Searching for Solutions
With so many issues to address, where can we begin to find solutions? SHM’s COVID-19 position statement calls for PPE and other resources to battle the pandemic and protect HCWs. I strongly support this as it is an important step to preventing healthcare economic collapse. A protected, healthy workforce with good morale is key to recuperating the system.
Secondly, an infusion of funding is needed now to keep the doors open until business as usual can resume. Recent congressional legislation, the CARES act, allocates $100 billion to healthcare. It’s a reasonable short-term solution, but it is not enough. It certainly does not address every financial burden that we face and does not mention the frontline healthcare providers that are battling this invisible war. On a positive note, the US Department of Health and Human Service’s OIG (Office of the Inspector General) has published a report outlining the challenges faced by frontline workers and hospital systems for consideration by the federal government – needless to say that immediate action would be required to mitigate damages already done and those that are yet to occur.
We must also give thought to how to handle the surge of routine care and elective procedures that will occur after the pandemic has ended. Telehealth and remote medicine have provided potential for continuation of routine care delivery and preventive medicine, which hopefully will improve patient outcomes over time. Rollbacks on regulations with HIPAA and billing in telemedicine offer an avenue for practices to maintain a small semblance of a revenue stream. But this won’t solve the care delivery issue in full, and planning for what happens after will be key.

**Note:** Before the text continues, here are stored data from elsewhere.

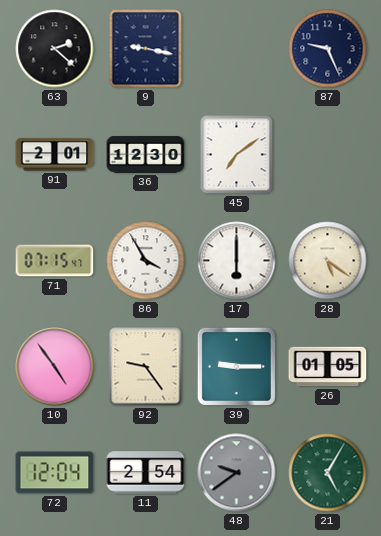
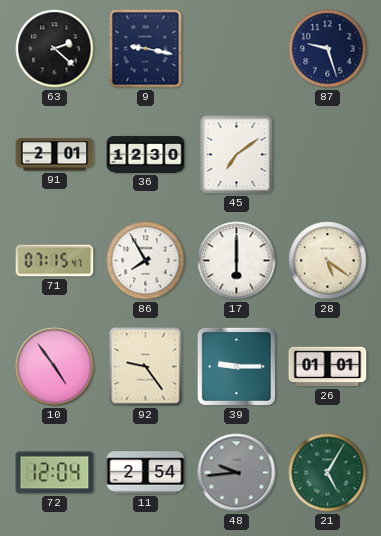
87: 9:26 -> 9:27
86: 3:55 -> 7:55
26: 01:05 -> 01:01
48: 9:39 -> 9:44
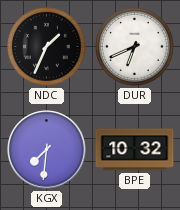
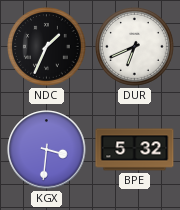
KGX: 7:31 -> 3:31
BPE: 10:32 -> 5:32
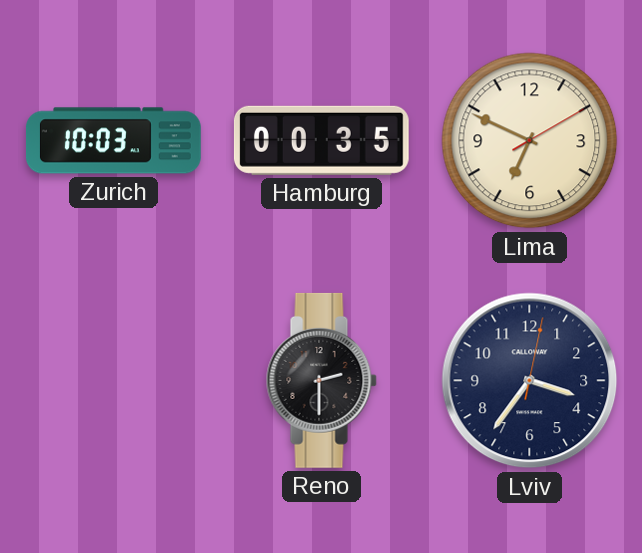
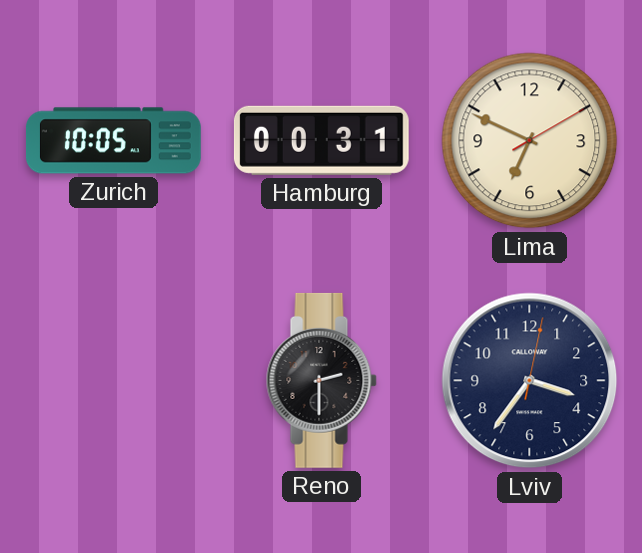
Zurich: 10:03 -> 10:05
Hamburg: 00:35 -> 00:31
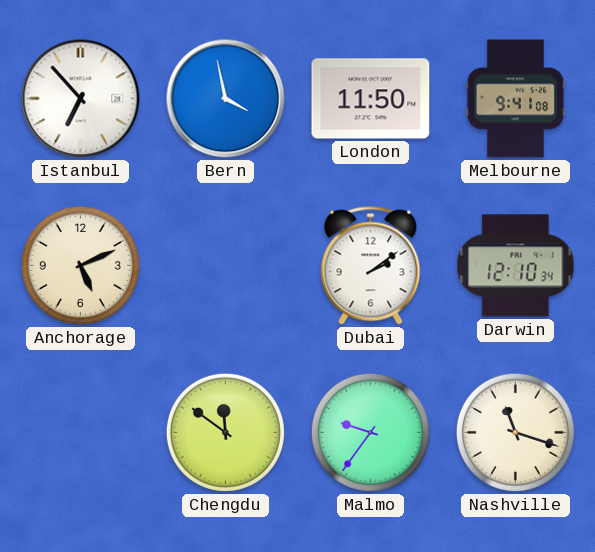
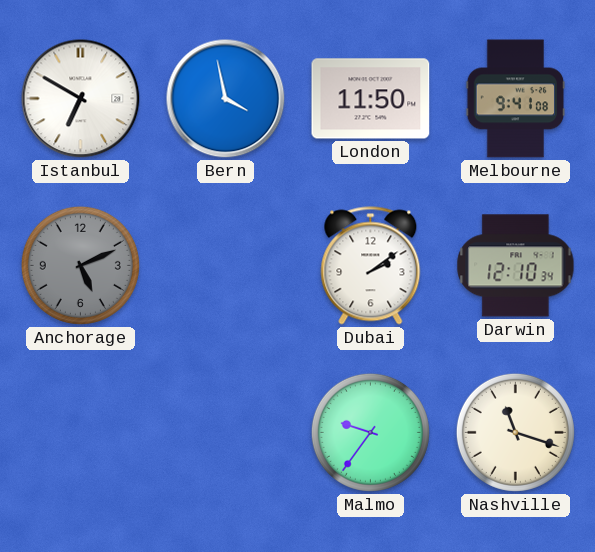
Istanbul: 6:53 -> 6:50
Anchorage dial: cream -> grey
Chengdu: 11:51 -> none
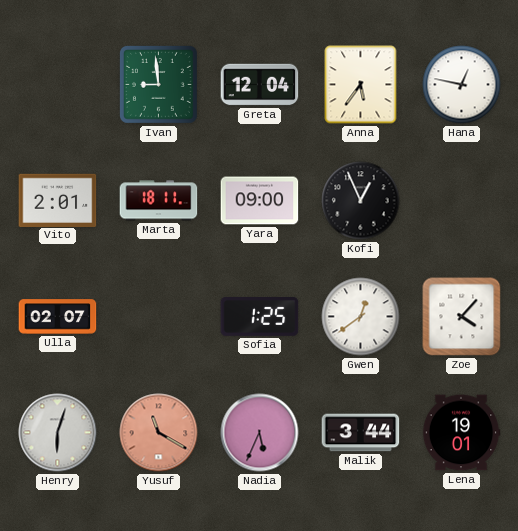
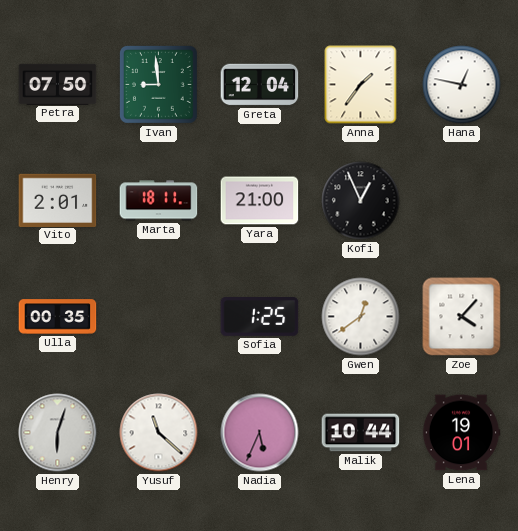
Petra: none -> 07:50
Anna: 5:36 -> 1:36
Yara: 09:00 -> 21:00
Ulla: 02:07 -> 00:35
Yusuf: 11:20 -> 11:22
Yusuf dial: salmon -> white
Malik: 3:44 -> 10:44
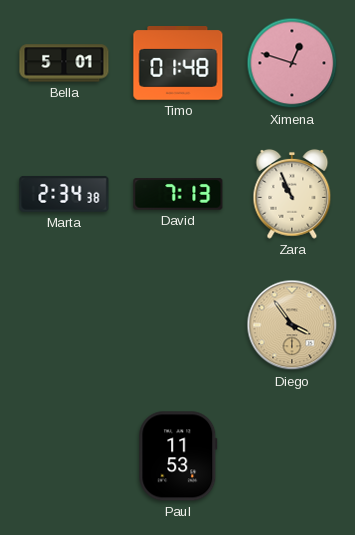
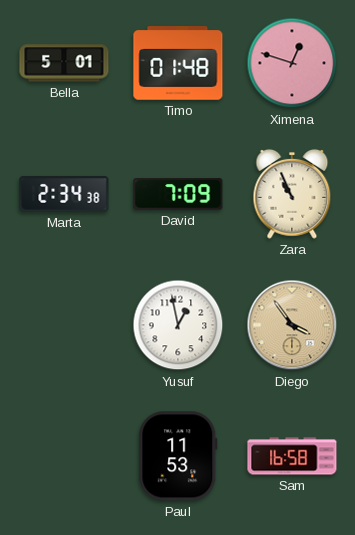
David: 7:13 -> 7:09
Yusuf: none -> 12:58
Sam: none -> 16:58
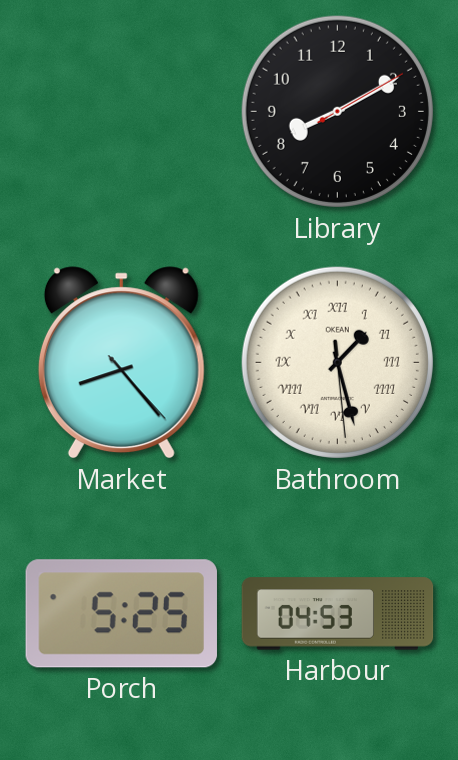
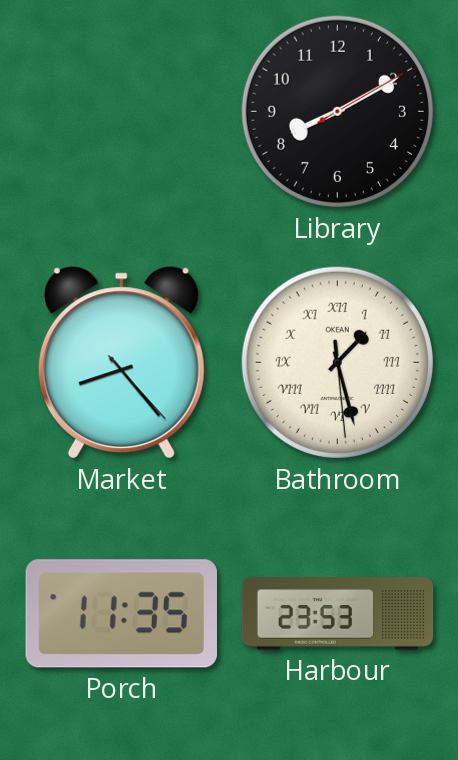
Porch: 5:25 -> 11:35
Harbour: 04:53 -> 23:53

Lastly, we need to prepare better in the future. Prioritizing profit over preparedness has led to a healthcare system that is not well-equipped to handle an epidemic much less a full-scale pandemic. Not only are we left with a gap in our understanding of a novel disease, but we are also forced to handle system inefficiencies during this difficult time. There is value in physicians and administrators working together to ensure that the system is flexible enough to handle anything thrown at it. After all, shutting down isn’t an option in healthcare, so we need to learn from our mistakes.
Economy and humanity are not mutually exclusive. Once we can look towards the future, our focus must be on measures that align profitability with the values of care-giving and organizational strategies that place providers and patients at the forefront. Coordinated support and new ways of approaching old problems through strong, bold leadership both within institutions and at the federal level are needed to enable the healthcare industry to do what it should best – save lives.